— Instructions to follow —
What lines below hold the string "most"? Copy them all.

[Records for the task — start]

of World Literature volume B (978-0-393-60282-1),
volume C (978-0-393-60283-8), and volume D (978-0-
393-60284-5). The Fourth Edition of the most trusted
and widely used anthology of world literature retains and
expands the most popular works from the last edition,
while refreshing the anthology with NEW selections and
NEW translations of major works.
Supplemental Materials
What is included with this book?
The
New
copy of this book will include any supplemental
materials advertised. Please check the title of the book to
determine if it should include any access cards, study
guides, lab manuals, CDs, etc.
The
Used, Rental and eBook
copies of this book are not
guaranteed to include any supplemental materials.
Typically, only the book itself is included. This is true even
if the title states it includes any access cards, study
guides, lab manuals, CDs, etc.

[Records for the task — finish]
[Records for the task — start]

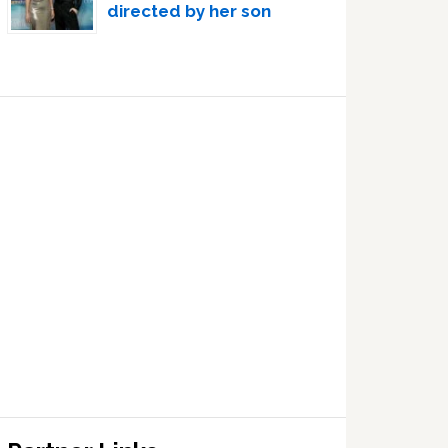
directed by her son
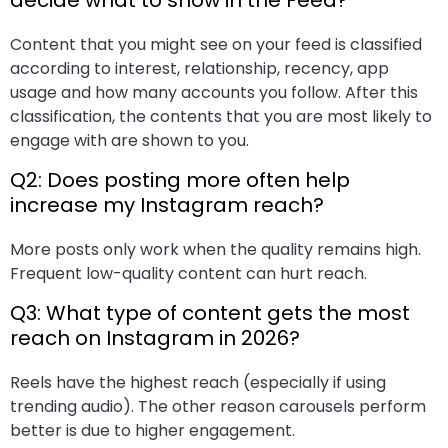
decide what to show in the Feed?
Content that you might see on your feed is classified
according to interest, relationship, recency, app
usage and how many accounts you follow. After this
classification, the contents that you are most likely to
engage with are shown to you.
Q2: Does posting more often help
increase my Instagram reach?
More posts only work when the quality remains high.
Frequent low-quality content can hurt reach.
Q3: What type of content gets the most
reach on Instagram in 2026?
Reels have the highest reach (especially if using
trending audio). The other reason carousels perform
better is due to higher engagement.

[Records for the task — finish]

— Solution for this task —
393-60284-5). The Fourth Edition of the most trusted
expands the most popular works from the last edition,
classification, the contents that you are most likely to
Q3: What type of content gets the most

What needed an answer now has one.